The increasing popularity of Twitter renders improved trustworthiness and relevance assessment of tweets much more important for search. However, given the limitations on the size of tweets, it is hard to extract measures for ranking from the tweet's content alone. I propose a method of ranking tweets by generating a reputation score for each tweet that is based not just on content, but also additional information from the Twitter ecosystem that consists of users, tweets, and the web pages that tweets link to.

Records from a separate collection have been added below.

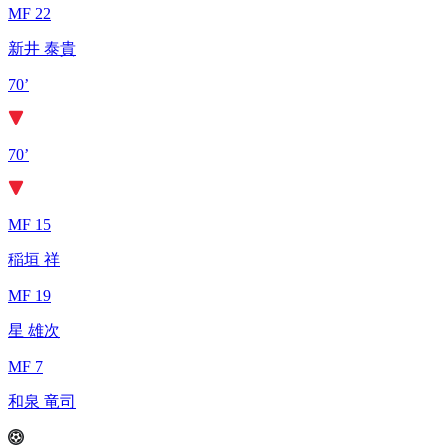
MF 22
新井 泰貴
70’
70’
MF 15
稲垣 祥
MF 19
星 雄次
MF 7
和泉 竜司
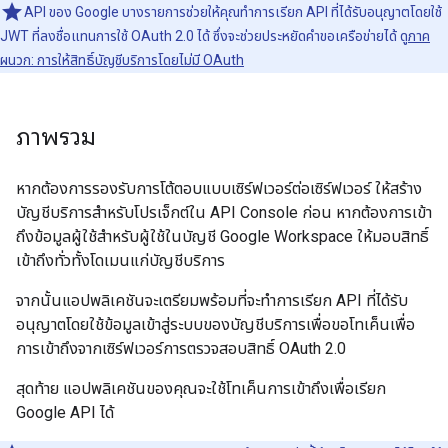
API ของ Google บางรายการช่วยให้คุณทำการเรียก API ที่ได้รับอนุญาตโดยใช้
JWT ที่ลงชื่อแทนการใช้ OAuth 2.0 ได้ ซึ่งจะช่วยประหยัดคำขอเครือข่ายได้ ดู
ภาค
ผนวก: การให้สิทธิ์บัญชีบริการโดยไม่มี OAuth
ภาพรวม
หากต้องการรองรับการโต้ตอบแบบเซิร์ฟเวอร์ต่อเซิร์ฟเวอร์ ให้สร้าง
บัญชีบริการสำหรับโปรเจ็กต์ใน API Console ก่อน หากต้องการเข้า
ถึงข้อมูลผู้ใช้สำหรับผู้ใช้ในบัญชี Google Workspace ให้มอบสิทธิ์
เข้าถึงทั่วทั้งโดเมนแก่บัญชีบริการ
จากนั้นแอปพลิเคชันจะเตรียมพร้อมที่จะทำการเรียก API ที่ได้รับ
อนุญาตโดยใช้ข้อมูลเข้าสู่ระบบของบัญชีบริการเพื่อขอโทเค็นเพื่อ
การเข้าถึงจากเซิร์ฟเวอร์การตรวจสอบสิทธิ์ OAuth 2.0
สุดท้าย แอปพลิเคชันของคุณจะใช้โทเค็นการเข้าถึงเพื่อเรียก
Google API ได้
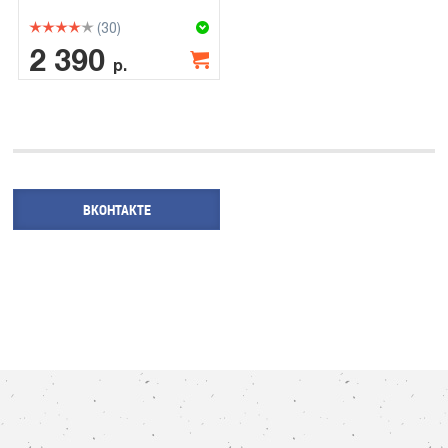
(30)
2 390
р.
ВКОНТАКТЕ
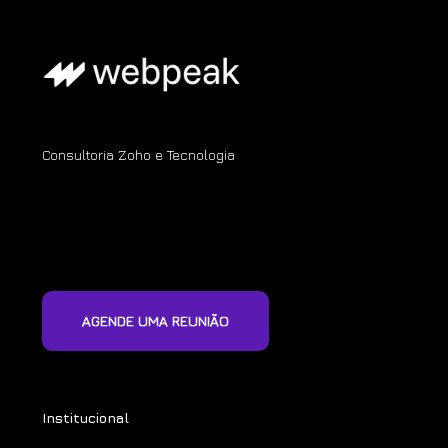
Consultoria Zoho e Tecnologia
AGENDE UMA REUNIÃO
Institucional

This information is obtained by modeling the Twitter ecosystem as a three-layer graph. The reputation score is used to power two novel methods of ranking tweets by propagating the reputation over an agreement graph based on tweets' content similarity. Additionally, I show how the agreement graph helps counter tweet spam. An evaluation of my method on 16~million tweets from the TREC 2011 Microblog Dataset shows that it doubles the precision over baseline Twitter Search and achieves higher precision than current state of the art method. I present a detailed internal empirical evaluation of RAProp in comparison to several alternative approaches proposed by me, as well as external evaluation in comparison to the current state of the art method.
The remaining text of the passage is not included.